Copy out the data below as written; omit any images.

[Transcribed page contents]
▬▬▬

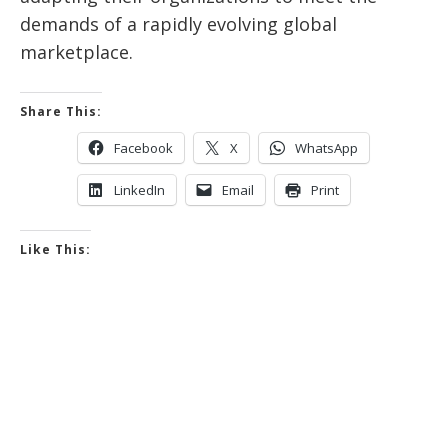
demands of a rapidly evolving global
marketplace.
Share This:
Facebook
X
WhatsApp
LinkedIn
Email
Print
Like This:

▬▬▬

* Your response *
demands of a rapidly evolving global
marketplace.
Share This:
Facebook
X
WhatsApp
LinkedIn
Email
Print
Like This:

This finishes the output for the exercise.